Global Economic Collapse

  • Telefon ist Pflicht für Arbeitslose, da sie erreichbar sein müssen für pot. Arbeitgeber bzw. das Arbeitsamt... denke wird in USA ähnlich sein...

  • Im Ernst? Tun die im Arbeitsamt eigentlich GAR nix mehr?
    Is Internet auch schon Pflicht, damit se Anzeigen lesen können?

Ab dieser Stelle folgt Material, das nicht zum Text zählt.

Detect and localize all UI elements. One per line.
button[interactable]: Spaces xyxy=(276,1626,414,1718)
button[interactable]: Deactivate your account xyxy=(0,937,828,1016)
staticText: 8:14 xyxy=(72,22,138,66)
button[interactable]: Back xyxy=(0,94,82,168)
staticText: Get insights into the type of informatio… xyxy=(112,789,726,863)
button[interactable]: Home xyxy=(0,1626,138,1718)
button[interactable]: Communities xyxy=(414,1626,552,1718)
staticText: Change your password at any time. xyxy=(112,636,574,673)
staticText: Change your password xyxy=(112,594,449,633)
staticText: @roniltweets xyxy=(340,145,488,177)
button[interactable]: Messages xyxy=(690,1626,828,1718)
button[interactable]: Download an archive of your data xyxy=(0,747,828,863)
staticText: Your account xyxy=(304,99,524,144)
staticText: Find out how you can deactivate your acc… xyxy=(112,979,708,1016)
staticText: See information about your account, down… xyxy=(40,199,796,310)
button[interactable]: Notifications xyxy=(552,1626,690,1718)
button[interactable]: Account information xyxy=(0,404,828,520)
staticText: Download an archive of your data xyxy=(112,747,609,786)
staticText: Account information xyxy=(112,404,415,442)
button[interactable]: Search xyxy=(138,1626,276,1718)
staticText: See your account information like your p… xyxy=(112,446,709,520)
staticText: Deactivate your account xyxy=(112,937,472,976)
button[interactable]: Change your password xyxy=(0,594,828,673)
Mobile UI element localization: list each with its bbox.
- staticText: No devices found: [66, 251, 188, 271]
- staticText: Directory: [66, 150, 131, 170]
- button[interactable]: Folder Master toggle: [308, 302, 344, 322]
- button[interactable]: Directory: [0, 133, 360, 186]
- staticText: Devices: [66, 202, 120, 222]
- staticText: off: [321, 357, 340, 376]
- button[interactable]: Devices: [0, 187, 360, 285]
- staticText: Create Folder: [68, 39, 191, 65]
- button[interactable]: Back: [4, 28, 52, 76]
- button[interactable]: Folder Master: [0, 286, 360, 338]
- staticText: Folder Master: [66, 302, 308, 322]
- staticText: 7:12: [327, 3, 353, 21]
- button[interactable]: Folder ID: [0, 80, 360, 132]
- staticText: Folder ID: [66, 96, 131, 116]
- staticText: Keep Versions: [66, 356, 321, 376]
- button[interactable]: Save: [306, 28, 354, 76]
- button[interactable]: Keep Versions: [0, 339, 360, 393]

    Wasser und Sand, gibt auch ne Wand.

    Deutschland fehlen die Eier! An Ostern droht Rationierung!

  • Gruss


    alibaba , klar ick ooch ne sozi Flataratte 8o um de Ecke :thumbsup:


    :thumbsup:

    " Wo ich willkommen bin' lass ich mich nieder ,ansonsten geh ich wieder "


    " jeden Morgen steht die Lüge als erste auf ,bis die Wahrheit ausgeschlafen hat "


    "Ich bin für mein Textinhalt verantwortlich ,nicht für das was du verstehst"

    NaziKriegsDeutschland = N€IN DANKE KANZLERREGIERUHNG :!:

    KRIEG IST AUS = ASYLANTEN MÜSSEN NACH HAUS :!:

  • @ O.Jemine: Internet wohl kaum, denn auf den Agenturen gibt es ja Internet Terminals zur Stellensuche....

  • Mein Großvater war, lang is her, mal Angestellter im AA. So in den 60ern. Da mussten die Leute morgens zum stempeln kommen, sonst gabs nix. Und dabei konnten sie dann gleich Jobaushänge lesen oder im Büro nachfragen ob es was gibt...und auf dem Heimweg dort gleich vorbeischauen.


    Telefon brauchte da kein Arbeitsloser, und wer mal einen Tag keine Zeit hatte, der musste keinen halben Offenbarungseid ablegen, er bekam halt nix.


    Die meisten Angestellten des AA waren damals tatsächlich mit Vermittlung beschäftigt, kaum Verwaltung nötig. Es waren ein Bruchteil der heute dort beschäftigten.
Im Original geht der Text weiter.